31 Ocak 2011 Pazartesi

Çift X Ekonomisi

Çift X Ekonomisi

Gürcan Banger

Önce “çift X” ifadesinin nereden kaynaklandığı ile başlayalım. Kadının yumurtası erkeğin spermi tarafından döllendiği anda doğacak bebeğin cinsiyeti de bellidir. Cinsiyeti belirleyen erkekten gelen spermin taşıdığı X veya Y kromozomudur. Çünkü anne, XX kromozom yapısına, baba ise XY kromozom yapısına sahiptir. Anneden her zaman X kromozomu gelir. Babadan gelen sperm X kromozomlu ise doğacak bebek XX yani kız olacaktır. Eğer erkeğin spermi Y kromozomu taşıyor ise doğacak bebek XY yani erkek olacaktır. Dolayısıyla “Çift X Ekonomisi” ifadesi ile ekonominin kadınları ilgilendiren veya etkileyen bölümünden söz edilmektedir. “Çift X Ekonomisi” ifadesini “Kadın Ekonomisi” olarak da okuyabiliriz.

Çift X Ekonomisi, Oxford Üniversitesi’nden Prof. Linda Scott’un yaptığı bir isimlendirmedir. Prof. Scott, tüketici ürünlerinin küresel pazarlarda yönetimine kültürün etkileri konusunda uzmanlığa sahip ve bu konuda dersler veren bir bilim insanıdır. Çalışmaları arasında ekonomide kadınların konumu ve kadın girişimciliğinin geliştirilmesi önemli yer tutmaktadır.

Ülkemizde kadın girişimciliği konusu son yıllarda daha sık dile getirilmekle birlikte alınan önlemler kozmetik faaliyetlerin ötesine geçemiyor.
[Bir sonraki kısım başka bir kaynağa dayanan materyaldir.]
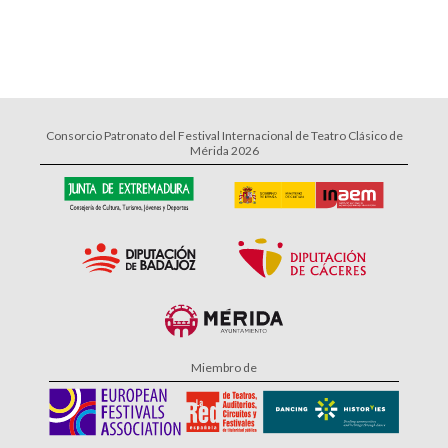
Consorcio Patronato del Festival Internacional de Teatro Clásico de
Mérida 2026
Miembro de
Adeta yapılan işin kendisinden daha fazla konunun gevezeliği yapılıyor gibi… Bu çerçevede ekonomik literatürümüzde yeterince tanınmayan Prof. Scott’un ve onun isimlendirmesiyle Çift X Ekonomisi’nin kısaca da olsa ele alınmasında yarar var. Kadın çalışmalarında yeni örneklere yol verebilir.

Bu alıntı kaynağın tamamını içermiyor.